• [TASK BRIEF]
Filter the data for lines with the word "生态文明", then copy every line so identified.

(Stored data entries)

◆ ◆ ◆ ◆ ◆ ◆ ◆

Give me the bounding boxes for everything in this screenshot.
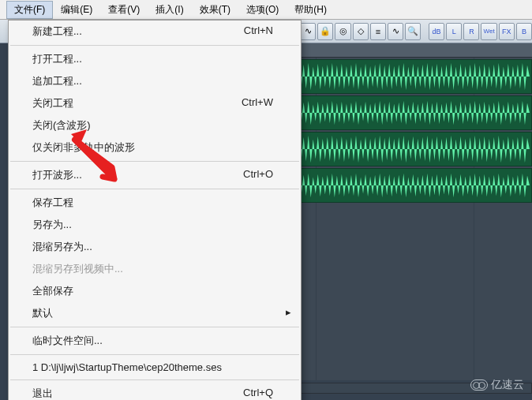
- menu-help[interactable]: 帮助(H): [287, 1, 335, 19]
- menu-close-with-wave[interactable]: 关闭(含波形): [9, 114, 301, 136]
- wave-icon[interactable]: ∿: [300, 23, 316, 40]
- wave2-icon[interactable]: ∿: [388, 23, 403, 40]
- menu-edit[interactable]: 编辑(E): [53, 1, 100, 19]
- diamond-icon[interactable]: ◇: [353, 23, 369, 40]
- menu-insert[interactable]: 插入(I): [148, 1, 191, 19]
- target-icon[interactable]: ◎: [335, 23, 350, 40]
- align-icon[interactable]: ≡: [370, 23, 386, 40]
- menu-exit[interactable]: 退出Ctrl+Q: [9, 383, 301, 400]
- menu-open-waveform[interactable]: 打开波形...Ctrl+O: [9, 164, 301, 186]
- menu-temp-space[interactable]: 临时文件空间...: [9, 330, 301, 352]
- menu-effects[interactable]: 效果(T): [192, 1, 238, 19]
- watermark-text: 亿速云: [491, 378, 524, 392]
- menu-append-project[interactable]: 追加工程...: [9, 70, 301, 92]
- menu-save-project[interactable]: 保存工程: [9, 192, 301, 214]
- watermark-logo-icon: [470, 379, 488, 391]
- menu-mixdown-video: 混缩另存到视频中...: [9, 258, 301, 280]
- menu-mixdown-save-as[interactable]: 混缩另存为...: [9, 236, 301, 258]
- menu-recent-1[interactable]: 1 D:\lj\ljwj\StartupTheme\cep20theme.ses: [9, 357, 301, 377]
- menu-new-project[interactable]: 新建工程...Ctrl+N: [9, 21, 301, 43]
- wet-icon[interactable]: Wet: [481, 23, 496, 40]
- db-icon[interactable]: dB: [429, 23, 444, 40]
- menubar: 文件(F) 编辑(E) 查看(V) 插入(I) 效果(T) 选项(O) 帮助(H…: [0, 0, 532, 20]
- menu-file[interactable]: 文件(F): [6, 1, 53, 19]
- lock-icon[interactable]: 🔒: [317, 23, 333, 40]
- menu-view[interactable]: 查看(V): [100, 1, 148, 19]
- menu-close-project[interactable]: 关闭工程Ctrl+W: [9, 92, 301, 114]
- watermark: 亿速云: [470, 378, 524, 392]
- menu-default[interactable]: 默认: [9, 302, 301, 324]
- r-icon[interactable]: R: [463, 23, 479, 40]
- zoom-icon[interactable]: 🔍: [405, 23, 421, 40]
- l-icon[interactable]: L: [446, 23, 462, 40]
- menu-open-project[interactable]: 打开工程...: [9, 48, 301, 70]
- menu-save-as[interactable]: 另存为...: [9, 214, 301, 236]
- menu-close-nonmultitrack[interactable]: 仅关闭非多轨中的波形: [9, 136, 301, 159]
- b-icon[interactable]: B: [516, 23, 532, 40]
- fx-icon[interactable]: FX: [499, 23, 515, 40]
- file-menu-dropdown: 新建工程...Ctrl+N 打开工程... 追加工程... 关闭工程Ctrl+W…: [8, 20, 302, 400]
- menu-options[interactable]: 选项(O): [238, 1, 287, 19]
- menu-save-all[interactable]: 全部保存: [9, 280, 301, 302]
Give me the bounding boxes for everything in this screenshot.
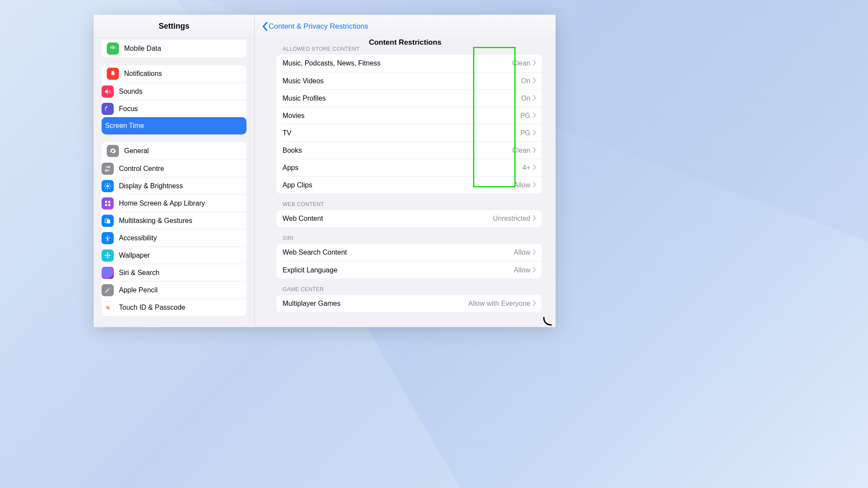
row-apps[interactable]: Apps 4+ (283, 159, 542, 176)
sidebar-item-multitasking[interactable]: Multitasking & Gestures (121, 212, 247, 229)
row-label: TV (283, 129, 520, 137)
row-value: Allow with Everyone (468, 300, 530, 308)
svg-rect-11 (105, 204, 107, 206)
grid-icon (102, 197, 114, 210)
flower-icon (102, 249, 114, 262)
sidebar-item-label: Touch ID & Passcode (119, 304, 241, 311)
back-button-label: Content & Privacy Restrictions (269, 22, 368, 31)
sidebar-title-text: Settings (158, 22, 189, 31)
svg-point-17 (107, 252, 108, 254)
sidebar-item-home-screen[interactable]: Home Screen & App Library (121, 194, 247, 212)
sidebar-item-label: Screen Time (105, 122, 241, 130)
switches-icon (102, 163, 114, 175)
sidebar-group-alerts: Notifications Sounds Focus (102, 65, 247, 134)
chevron-right-icon (533, 112, 536, 120)
chevron-right-icon (533, 59, 536, 67)
row-tv[interactable]: TV PG (283, 124, 542, 141)
sidebar-item-accessibility[interactable]: Accessibility (121, 229, 247, 246)
svg-point-16 (107, 255, 108, 256)
sidebar-item-label: Focus (119, 105, 241, 113)
row-value: Clean (512, 147, 530, 154)
sidebar-item-label: Control Centre (119, 165, 241, 173)
row-label: Apps (283, 164, 523, 172)
row-web-content[interactable]: Web Content Unrestricted (276, 210, 542, 227)
sidebar-item-label: Siri & Search (119, 269, 241, 277)
sidebar-title: Settings (94, 15, 254, 38)
row-label: Music Videos (283, 77, 521, 85)
person-icon (102, 232, 114, 244)
section-header-gamecenter: Game Center (283, 286, 542, 292)
row-label: Explicit Language (283, 266, 514, 274)
row-app-clips[interactable]: App Clips Allow (283, 176, 542, 193)
settings-sidebar: Settings Mobile Data Notifications (94, 15, 255, 327)
rectangles-icon (102, 215, 114, 227)
row-value: On (521, 95, 530, 102)
svg-point-0 (106, 185, 108, 187)
main-scroll[interactable]: Allowed Store Content Music, Podcasts, N… (255, 38, 556, 327)
chevron-right-icon (533, 95, 536, 102)
svg-line-6 (109, 188, 110, 188)
sidebar-item-label: Notifications (124, 70, 241, 78)
sidebar-group-network: Mobile Data (102, 40, 247, 57)
settings-main: Content & Privacy Restrictions Content R… (255, 15, 556, 327)
sidebar-scroll[interactable]: Mobile Data Notifications Sounds (94, 38, 254, 327)
section-header-web: Web Content (283, 201, 542, 207)
row-label: Multiplayer Games (283, 300, 468, 308)
sidebar-item-label: Apple Pencil (119, 286, 241, 294)
speaker-icon (102, 85, 114, 98)
row-label: Books (283, 147, 512, 154)
chevron-right-icon (533, 266, 536, 274)
list-gamecenter: Multiplayer Games Allow with Everyone (276, 295, 542, 312)
annotation-page-curl (542, 316, 552, 326)
sidebar-item-label: Multitasking & Gestures (119, 217, 241, 225)
list-siri: Web Search Content Allow Explicit Langua… (276, 244, 542, 278)
sidebar-item-screen-time[interactable]: Screen Time (102, 117, 247, 134)
row-music-podcasts[interactable]: Music, Podcasts, News, Fitness Clean (276, 55, 542, 72)
row-value: Clean (512, 59, 530, 67)
row-value: PG (520, 129, 530, 137)
svg-point-18 (107, 256, 108, 258)
sidebar-item-sounds[interactable]: Sounds (121, 82, 247, 100)
row-books[interactable]: Books Clean (283, 141, 542, 159)
chevron-right-icon (533, 249, 536, 256)
sidebar-item-label: Sounds (119, 88, 241, 95)
sidebar-item-general[interactable]: General (102, 142, 247, 160)
row-label: Web Search Content (283, 249, 514, 256)
sidebar-item-control-centre[interactable]: Control Centre (121, 160, 247, 177)
moon-icon (102, 103, 114, 115)
sidebar-group-system: General Control Centre Display & Brightn… (102, 142, 247, 316)
gear-icon (107, 145, 119, 157)
chevron-right-icon (533, 147, 536, 154)
chevron-right-icon (533, 181, 536, 189)
row-explicit-language[interactable]: Explicit Language Allow (283, 261, 542, 278)
row-multiplayer-games[interactable]: Multiplayer Games Allow with Everyone (276, 295, 542, 312)
sun-icon (102, 180, 114, 192)
row-music-profiles[interactable]: Music Profiles On (283, 89, 542, 107)
row-web-search-content[interactable]: Web Search Content Allow (276, 244, 542, 261)
chevron-right-icon (533, 164, 536, 172)
sidebar-item-mobile-data[interactable]: Mobile Data (102, 40, 247, 57)
sidebar-item-display-brightness[interactable]: Display & Brightness (121, 177, 247, 194)
row-music-videos[interactable]: Music Videos On (283, 72, 542, 89)
row-label: Movies (283, 112, 520, 120)
sidebar-item-label: Display & Brightness (119, 182, 241, 190)
svg-rect-10 (108, 201, 110, 203)
row-movies[interactable]: Movies PG (283, 107, 542, 124)
row-value: On (521, 77, 530, 85)
sidebar-item-touch-id[interactable]: Touch ID & Passcode (121, 298, 247, 316)
sidebar-item-focus[interactable]: Focus (121, 100, 247, 117)
row-value: Unrestricted (493, 215, 530, 223)
sidebar-item-label: Home Screen & App Library (119, 200, 241, 207)
svg-line-5 (105, 183, 106, 184)
main-header: Content & Privacy Restrictions (255, 15, 556, 38)
chevron-right-icon (533, 129, 536, 137)
sidebar-item-siri-search[interactable]: Siri & Search (121, 264, 247, 281)
chevron-right-icon (533, 300, 536, 308)
back-button[interactable]: Content & Privacy Restrictions (262, 22, 368, 31)
list-web-content: Web Content Unrestricted (276, 210, 542, 227)
sidebar-item-notifications[interactable]: Notifications (102, 65, 247, 82)
section-header-store: Allowed Store Content (283, 46, 542, 52)
sidebar-item-apple-pencil[interactable]: Apple Pencil (121, 281, 247, 298)
row-label: Music Profiles (283, 95, 521, 102)
sidebar-item-wallpaper[interactable]: Wallpaper (121, 246, 247, 264)
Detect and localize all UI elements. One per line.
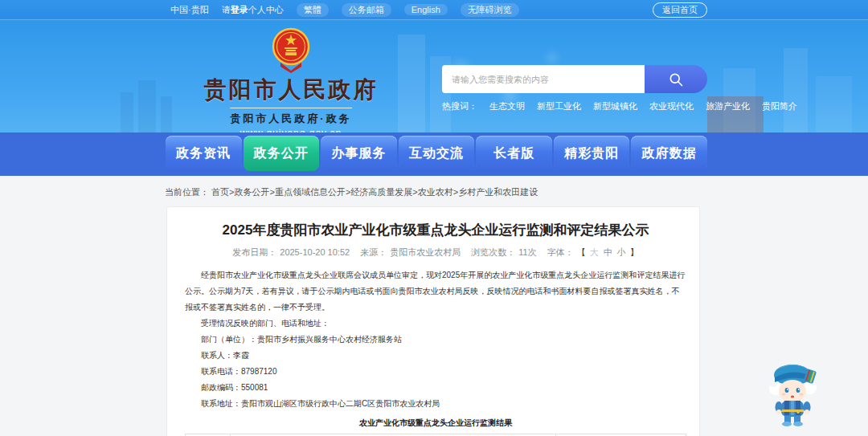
skyline-decoration [121, 92, 133, 132]
hot-word-4[interactable]: 旅游产业化 [706, 100, 750, 112]
bokeh-decoration [547, 52, 558, 63]
topbar-login-link[interactable]: 请登录个人中心 [222, 4, 284, 16]
nav-tab-banshi-fuwu[interactable]: 办事服务 [321, 136, 397, 171]
breadcrumb-label: 当前位置： [165, 187, 209, 197]
article-body: 经贵阳市农业产业化市级重点龙头企业联席会议成员单位审定，现对2025年开展的农业… [185, 267, 686, 412]
site-subtitle: 贵阳市人民政府·政务 [230, 112, 351, 126]
paragraph: 部门（单位）：贵阳市乡村振兴服务中心农村经济服务站 [185, 332, 686, 348]
login-suffix: 个人中心 [248, 5, 284, 14]
paragraph: 联系人：李霞 [185, 348, 686, 364]
breadcrumb: 当前位置： 首页>政务公开>重点领域信息公开>经济高质量发展>农业农村>乡村产业… [165, 176, 868, 206]
skyline-decoration [138, 80, 156, 132]
search-area: 热搜词： 生态文明 新型工业化 新型城镇化 农业现代化 旅游产业化 贵阳简介 [442, 65, 707, 112]
views: 11次 [518, 247, 536, 257]
paragraph: 联系电话：87987120 [185, 364, 686, 380]
hot-word-2[interactable]: 新型城镇化 [593, 100, 637, 112]
article-title: 2025年度贵阳市农业产业化市级重点龙头企业运行监测和评定结果公示 [185, 222, 686, 239]
site-logo[interactable]: 贵阳市人民政府 贵阳市人民政府·政务 www.guiyang.gov.cn [170, 26, 411, 132]
page: 中国·贵阳 请登录个人中心 繁體 公务邮箱 English 无障碍浏览 返回首页 [0, 0, 868, 436]
topbar-link-china-guiyang[interactable]: 中国·贵阳 [170, 4, 209, 16]
paragraph: 经贵阳市农业产业化市级重点龙头企业联席会议成员单位审定，现对2025年开展的农业… [185, 267, 686, 316]
article-card: 2025年度贵阳市农业产业化市级重点龙头企业运行监测和评定结果公示 发布日期：2… [166, 206, 700, 436]
font-size-label: 字体： [547, 247, 574, 257]
font-size-medium-button[interactable]: 中 [604, 247, 612, 257]
site-url: www.guiyang.gov.cn [230, 128, 351, 132]
nav-tab-hudong-jiaoliu[interactable]: 互动交流 [399, 136, 475, 171]
publish-date-label: 发布日期： [232, 247, 276, 257]
nav-tab-zhengwu-zixun[interactable]: 政务资讯 [166, 136, 242, 171]
topbar-link-english[interactable]: English [404, 4, 448, 15]
nav-tab-zhangzheban[interactable]: 长者版 [476, 136, 552, 171]
topbar-link-traditional[interactable]: 繁體 [297, 3, 329, 17]
main-nav: 政务资讯 政务公开 办事服务 互动交流 长者版 精彩贵阳 政府数据 [0, 132, 868, 176]
mascot-icon [762, 358, 825, 429]
topbar-link-accessibility[interactable]: 无障碍浏览 [461, 3, 519, 17]
publish-date: 2025-10-20 10:52 [280, 247, 350, 257]
search-input[interactable] [442, 65, 645, 93]
top-utility-bar: 中国·贵阳 请登录个人中心 繁體 公务邮箱 English 无障碍浏览 返回首页 [0, 0, 868, 20]
paragraph: 受理情况反映的部门、电话和地址： [185, 316, 686, 332]
hot-search-label: 热搜词： [442, 100, 477, 112]
nav-tab-zhengwu-gongkai[interactable]: 政务公开 [244, 136, 320, 171]
login-prefix: 请 [222, 5, 231, 14]
search-icon [668, 71, 684, 88]
national-emblem-icon [269, 26, 313, 73]
table-caption: 农业产业化市级重点龙头企业运行监测结果 [185, 418, 686, 429]
header-banner: 贵阳市人民政府 贵阳市人民政府·政务 www.guiyang.gov.cn 热搜… [0, 20, 868, 132]
breadcrumb-path[interactable]: 首页>政务公开>重点领域信息公开>经济高质量发展>农业农村>乡村产业和农田建设 [211, 187, 538, 197]
nav-tab-zhengfu-shuju[interactable]: 政府数据 [631, 136, 707, 171]
site-name: 贵阳市人民政府 [170, 75, 411, 105]
source-label: 来源： [360, 247, 387, 257]
back-home-button[interactable]: 返回首页 [653, 2, 707, 18]
font-size-large-button[interactable]: 大 [590, 247, 599, 257]
search-button[interactable] [645, 65, 707, 93]
hot-word-0[interactable]: 生态文明 [489, 100, 525, 112]
font-size-small-button[interactable]: 小 [617, 247, 626, 257]
mascot-assistant[interactable] [762, 358, 825, 429]
font-bracket-open: 【 [577, 247, 586, 257]
paragraph: 邮政编码：550081 [185, 380, 686, 396]
topbar-link-mailbox[interactable]: 公务邮箱 [342, 3, 391, 17]
views-label: 浏览次数： [471, 247, 515, 257]
paragraph: 联系地址：贵阳市观山湖区市级行政中心二期C区贵阳市农业农村局 [185, 396, 686, 412]
font-bracket-close: 】 [630, 247, 639, 257]
skyline-decoration [784, 48, 808, 132]
skyline-decoration [816, 76, 852, 132]
hot-word-1[interactable]: 新型工业化 [537, 100, 581, 112]
login-bold: 登录 [231, 5, 248, 14]
source: 贵阳市农业农村局 [390, 247, 461, 257]
nav-tab-jingcai-guiyang[interactable]: 精彩贵阳 [554, 136, 630, 171]
hot-word-3[interactable]: 农业现代化 [649, 100, 694, 112]
article-meta: 发布日期：2025-10-20 10:52 来源：贵阳市农业农村局 浏览次数：1… [185, 247, 686, 259]
hot-word-5[interactable]: 贵阳简介 [762, 100, 797, 112]
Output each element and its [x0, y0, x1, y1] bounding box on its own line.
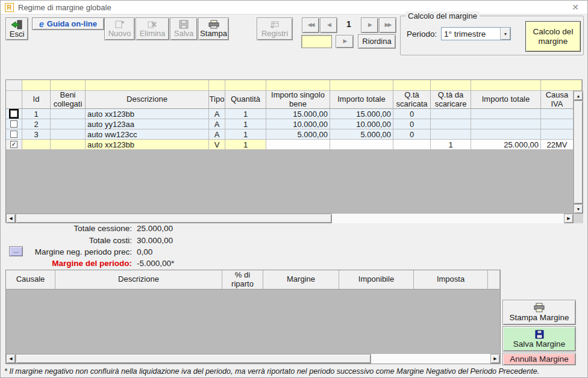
table-row[interactable]: 3 auto ww123cc A 1 5.000,00 5.000,00 0 — [6, 129, 582, 140]
nav-first-button[interactable]: ◀◀ — [302, 17, 319, 33]
printer-icon — [208, 20, 220, 29]
salva-button[interactable]: Salva — [170, 17, 198, 40]
hscroll-track[interactable] — [371, 354, 490, 364]
esci-button[interactable]: Esci — [5, 17, 28, 40]
row-select-cell[interactable] — [6, 119, 22, 129]
cell-causa-iva: 22MV — [541, 140, 574, 150]
periodo-select[interactable]: 1° trimestre ▼ — [441, 27, 511, 40]
cell-causa-iva — [541, 129, 574, 140]
registri-button[interactable]: Registri — [257, 17, 293, 40]
cell-importo-singolo: 5.000,00 — [266, 129, 330, 140]
cell-id — [22, 140, 51, 150]
ie-e-icon: e — [39, 19, 44, 29]
guida-online-button[interactable]: e Guida on-line — [32, 17, 104, 30]
cell-importo-totale — [330, 140, 393, 150]
go-arrow-icon: ▶ — [343, 39, 346, 44]
stampa-button[interactable]: Stampa — [198, 17, 229, 40]
nuovo-button[interactable]: Nuovo — [104, 17, 135, 40]
scroll-left-icon[interactable]: ◀ — [6, 354, 16, 364]
app-icon: R — [5, 3, 14, 12]
filter-cell[interactable] — [431, 80, 471, 91]
filter-cell[interactable] — [209, 80, 225, 91]
cell-beni — [51, 119, 86, 129]
items-horizontal-scrollbar[interactable]: ◀ ▶ — [6, 214, 574, 223]
salva-margine-label: Salva Margine — [513, 339, 565, 349]
salva-margine-button[interactable]: Salva Margine — [502, 326, 576, 352]
row-checkbox[interactable] — [10, 120, 17, 128]
cell-importo-totale: 15.000,00 — [330, 109, 393, 119]
cell-id: 2 — [22, 119, 51, 129]
cell-importo-totale-scarico — [471, 119, 541, 129]
elimina-button[interactable]: Elimina — [136, 17, 169, 40]
filter-cell[interactable] — [225, 80, 266, 91]
goto-record-input[interactable] — [301, 35, 332, 48]
items-vertical-scrollbar[interactable]: ▲ ▼ — [574, 91, 583, 214]
hscroll-thumb[interactable] — [16, 354, 371, 364]
cell-beni — [51, 109, 86, 119]
filter-row[interactable] — [6, 80, 582, 91]
cell-causa-iva — [541, 109, 574, 119]
close-icon[interactable]: ✕ — [569, 2, 581, 12]
row-select-cell[interactable] — [6, 109, 22, 119]
filter-cell[interactable] — [266, 80, 330, 91]
table-row[interactable]: 1 auto xx123bb A 1 15.000,00 15.000,00 0 — [6, 109, 582, 119]
prev-record-icon: ◀ — [327, 22, 330, 28]
scroll-right-icon[interactable]: ▶ — [490, 354, 500, 364]
scroll-up-icon[interactable]: ▲ — [574, 91, 583, 101]
periodo-selected-value: 1° trimestre — [442, 29, 500, 39]
nav-prev-button[interactable]: ◀ — [320, 17, 337, 33]
header-importo-totale-2: Importo totale — [471, 91, 541, 109]
calcolo-margine-button[interactable]: Calcolo del margine — [525, 21, 581, 52]
filter-cell[interactable] — [471, 80, 541, 91]
vscroll-thumb[interactable] — [574, 101, 583, 204]
annulla-margine-button[interactable]: Annulla Margine — [502, 353, 576, 365]
salva-label: Salva — [174, 29, 194, 38]
row-select-cell[interactable] — [6, 129, 22, 140]
stampa-margine-button[interactable]: Stampa Margine — [502, 300, 576, 325]
row-select-cell[interactable]: ✓ — [6, 140, 22, 150]
browse-margine-button[interactable]: ... — [9, 246, 23, 256]
filter-cell[interactable] — [330, 80, 393, 91]
filter-cell[interactable] — [393, 80, 431, 91]
nuovo-label: Nuovo — [108, 29, 131, 38]
save-floppy-icon — [535, 330, 544, 339]
nav-next-button[interactable]: ▶ — [361, 17, 378, 33]
filter-cell[interactable] — [86, 80, 209, 91]
riordina-button[interactable]: Riordina — [358, 34, 396, 49]
cell-quantita: 1 — [225, 109, 266, 119]
margin-table: Causale Descrizione % di riparto Margine… — [5, 270, 501, 364]
goto-record-button[interactable]: ▶ — [336, 35, 354, 48]
row-checkbox-checked[interactable]: ✓ — [10, 141, 17, 148]
cell-qta-da-scaricare — [431, 119, 471, 129]
row-checkbox[interactable] — [10, 110, 17, 117]
table-row-selected[interactable]: ✓ auto xx123bb V 1 1 25.000,00 22MV — [6, 140, 582, 150]
totale-cessione-label: Totale cessione: — [23, 224, 132, 233]
scroll-left-icon[interactable]: ◀ — [6, 214, 16, 223]
items-header-row: Id Beni collegati Descrizione Tipo Quant… — [6, 91, 582, 109]
cell-descrizione: auto yy123aa — [86, 119, 209, 129]
chevron-down-icon[interactable]: ▼ — [500, 28, 510, 40]
filter-cell[interactable] — [51, 80, 86, 91]
table-row[interactable]: 2 auto yy123aa A 1 10.000,00 10.000,00 0 — [6, 119, 582, 129]
nav-last-button[interactable]: ▶▶ — [379, 17, 396, 33]
cell-importo-totale: 5.000,00 — [330, 129, 393, 140]
header-imponibile: Imponibile — [339, 270, 414, 290]
scroll-right-icon[interactable]: ▶ — [564, 214, 574, 223]
registri-icon — [269, 20, 280, 29]
cell-qta-scaricata: 0 — [393, 109, 431, 119]
scroll-down-icon[interactable]: ▼ — [574, 204, 583, 214]
delete-record-icon — [147, 20, 158, 29]
header-causale: Causale — [6, 270, 55, 290]
periodo-label: Periodo: — [407, 29, 437, 39]
cell-tipo: V — [209, 140, 225, 150]
hscroll-track[interactable] — [332, 214, 564, 223]
cell-qta-da-scaricare — [431, 109, 471, 119]
row-checkbox[interactable] — [10, 131, 17, 138]
filter-corner-cell — [6, 80, 22, 91]
filter-cell[interactable] — [541, 80, 582, 91]
margin-horizontal-scrollbar[interactable]: ◀ ▶ — [6, 354, 500, 364]
filter-cell[interactable] — [22, 80, 51, 91]
last-record-icon: ▶▶ — [385, 22, 391, 28]
margine-periodo-value: -5.000,00* — [137, 259, 174, 268]
hscroll-thumb[interactable] — [16, 214, 332, 223]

◆ ◆ ◆ ◆ ◆ ◆ ◆

• [WRITTEN SOLUTION]
search-area: 热搜词： 生态文明 新型工业化 新型城镇化 农业现代化 旅游产业化 贵阳简介 [442, 65, 707, 112]
hot-word-0[interactable]: 生态文明 [489, 100, 525, 112]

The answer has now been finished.